Wang conta que desde que se mudou para o país, há três anos, nunca havia presenciado algo assim. A brasileira não foi ao trabalho nesta quarta, num hotel, mas amigos enviaram fotos com aparelhos de TV quebrados, no chão, e azulejos espalhados pelos corredores.

As aulas foram suspensas e uma amiga trouxe sua filha para casa, mas os tremores continuaram ao longo da quarta. “Depois do primeiro terremoto, deu uma pausa, depois teve outro. Está tendo até agora”, diz ela.

Perto da mesma cidade, bombeiros disseram ter resgatado cerca de 70 pessoas que estavam presas em túneis. A equipe perdeu contato, porém, com 50 trabalhadores que viajavam a bordo de quatro micro-ônibus a caminho de um hotel em um parque nacional, Taroko Gorge. Além disso, outras 80 pessoas estão presas em uma área de mineração.

A intensidade do terremoto também foi inédita para o representante do Brasil no país asiático, Miguel Magalhães. “Foi apavorante”, diz. “Nos meus 40 anos de diplomacia, nunca vi um terremoto assim. A gente mora no 14º andar, balança muito mais”, afirma ele.

No apartamento de Magalhães, o tremor destruiu uma estante. Segundo ele, o escritório em Taiwan tem contato muito próximo com a comunidade brasileira por meio de um conselho de cidadãos e um grupo em mídia social. “Já temos notícia de que não há ninguém ferido ou morto”, relata, dizendo que as informações vieram inclusive de brasileiros em Hualien.

O brasileiro filho de taiwaneses James Chuang, que mora em Taipé há 12 anos e presta assessoria a conterrâneos, afirma que o terremoto foi repentino e já começou com muita força. Ele conta que havia acabado de fazer seu café da manhã e estava na bancada quando sentiu algo diferente.

“Já peguei vários, mas este foi o mais forte”, diz ele. “Como a gente já é instruído, a primeira coisa foi abrir as portas, porque se o prédio tiver algum dano estrutural, você não consegue mais. Aí fui ver se estourava cano de gás, água. A torneira caiu, ficou aberta. Começaram a cair coisas, enfeites, latas de coleção.”

Chuabg conta ainda que não correu para o elevador, apesar de ter ouvido alarmes do prédio.

“Estava balançando muito e o elevador poderia ficar preso”, afirma ele. “O condomínio onde moro é mais novo, já segue as leis que exigem que os prédios suportem acima de magnitude 8. Fiquei dentro do apartamento até parar de balançar para depois descer.”

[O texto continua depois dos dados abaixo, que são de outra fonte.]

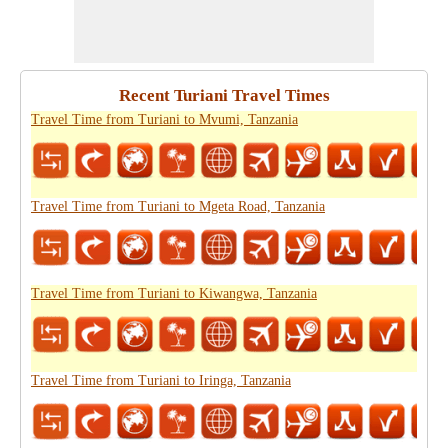
Recent Turiani Travel Times
Travel Time from Turiani to Mvumi, Tanzania
Travel Time from Turiani to Mgeta Road, Tanzania
Travel Time from Turiani to Kiwangwa, Tanzania
Travel Time from Turiani to Iringa, Tanzania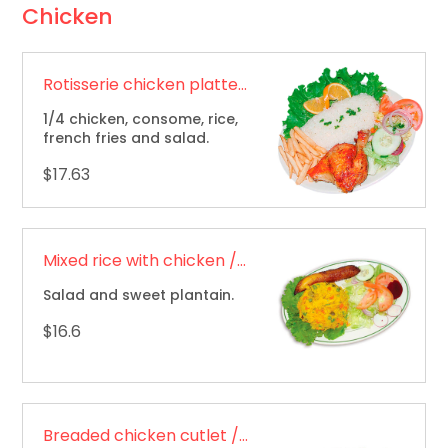
Chicken
Rotisserie chicken platter / Bandeja de pollo asado
1/4 chicken, consome, rice,
french fries and salad.
$17.63
Mixed rice with chicken / Arroz mixto con pollo
Salad and sweet plantain.
$16.6
Breaded chicken cutlet / Chuleta de pollo apanada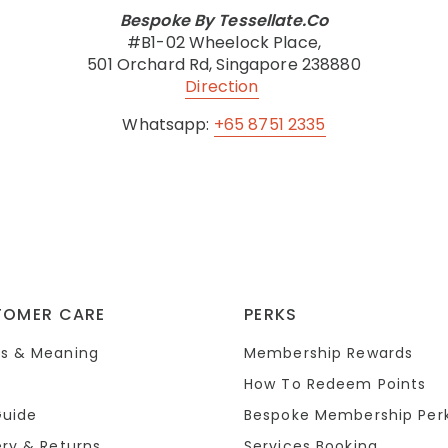
Bespoke By Tessellate.Co
#B1-02 Wheelock Place,
501 Orchard Rd, Singapore 238880
Direction
Whatsapp:
+65 8751 2335
TOMER CARE
PERKS
s & Meaning
Membership Rewards
How To Redeem Points
Guide
Bespoke Membership Per
ery & Returns
Services Booking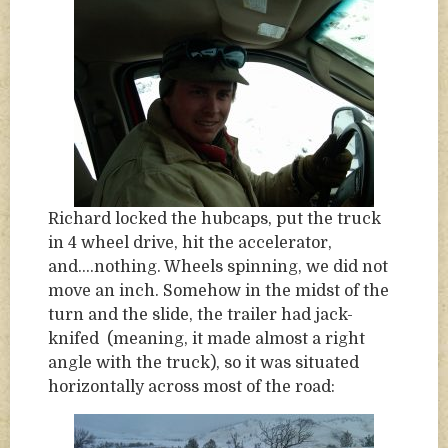
Richard locked the hubcaps, put the truck
in 4 wheel drive, hit the accelerator,
and….nothing. Wheels spinning, we did not
move an inch. Somehow in the midst of the
turn and the slide, the trailer had jack-
knifed (meaning, it made almost a right
angle with the truck), so it was situated
horizontally across most of the road: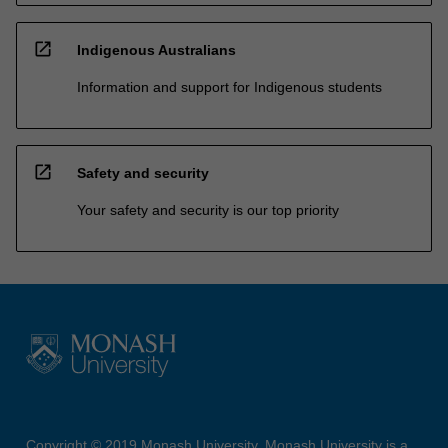
open_in_new
Indigenous Australians
Information and support for Indigenous students
open_in_new
Safety and security
Your safety and security is our top priority
Copyright © 2019 Monash University. Monash University is a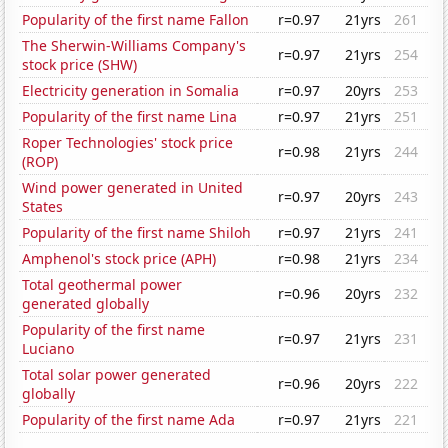
Popularity of the first name Fallon
r=0.97
21yrs
261
The Sherwin-Williams Company's
r=0.97
21yrs
254
stock price (SHW)
Electricity generation in Somalia
r=0.97
20yrs
253
Popularity of the first name Lina
r=0.97
21yrs
251
Roper Technologies' stock price
r=0.98
21yrs
244
(ROP)
Wind power generated in United
r=0.97
20yrs
243
States
Popularity of the first name Shiloh
r=0.97
21yrs
241
Amphenol's stock price (APH)
r=0.98
21yrs
234
Total geothermal power
r=0.96
20yrs
232
generated globally
Popularity of the first name
r=0.97
21yrs
231
Luciano
Total solar power generated
r=0.96
20yrs
222
globally
Popularity of the first name Ada
r=0.97
21yrs
221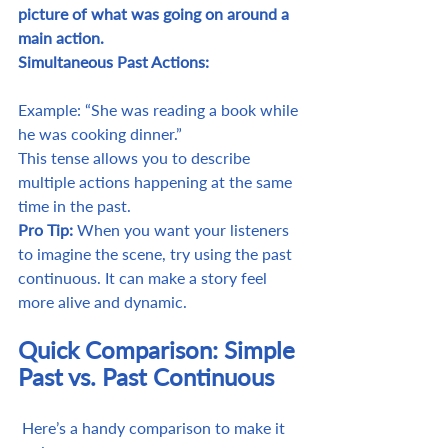
picture of what was going on around a 
main action.
Simultaneous Past Actions:
Example: “She was reading a book while 
he was cooking dinner.”
This tense allows you to describe 
multiple actions happening at the same 
time in the past.
Pro Tip:
 When you want your listeners 
to imagine the scene, try using the past 
continuous. It can make a story feel 
more alive and dynamic.
Quick Comparison: Simple 
Past vs. Past Continuous
 Here’s a handy comparison to make it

Uma professora taiwanesa, Emilia Lin, contatada pela Folha na cidade de Chiayi, no sul da ilha, relata uma situação de pânico. “Fiquei com muito medo e corri imediatamente para fora do prédio”, diz. “Durou muito tempo. Muitas coisas caíram. Fazia tempo que não tínhamos um terremoto tão forte em toda Taiwan.”

A agência estatal de notícias CNA informou que a fabricante de semicondutores TSMC suspendeu parte das operações no norte da ilha devido ao terremoto. A empresa informou ter retirado funcionários, mas disse que os sistemas de segurança industrial nas “fabs”, como são chamadas as fábricas de chips, não foram afetados.

Além dela, outras duas fabricantes menores de semicondutores, UMC e PSC, e a Innolux, de painéis, pararam linhas de produção no parque industrial Hsinchu. A TSMC também evacuou seus funcionários no parque industrial do sul de Taiwan.

Segundo o especialista em semicondutores Dan Nystedt, baseado em Taipé, a recuperação da produção pela TSMC e outras empresas taiwanesas pode demorar uma semana, porque é preciso verificar dano estrutural e recalibrar o equipamento da linha de produção, entre outras ações.

Ele comenta que devem ser evitadas as comparações com os efeitos do terremoto de 1999, que foi mais próximo às “fabs” então existentes e provocou apagão de energia em toda a ilha.

A região que compreende Japão, China e Taiwan é frequentemente chamada de Círculo de Fogo do Pacífico, uma área conhecida por sua alta atividade sísmica. Essa zona é caracterizada pela movimentação constante das placas tectônicas. Essa atividade resulta na formação de cadeias de montanhas e vulcões ativos e, consequentemente, em alta incidência de terremotos.

O Japão, em particular, está localizado na junção de quatro placas tectônicas, tornando o país especialmente vulnerável. Além disso, as áreas costeiras do Leste Asiático também enfrentam o risco adicional de tsunamis desencadeados por terremotos submarinos, o que amplia ainda mais os desafios sísmicos enfrentados por essa região.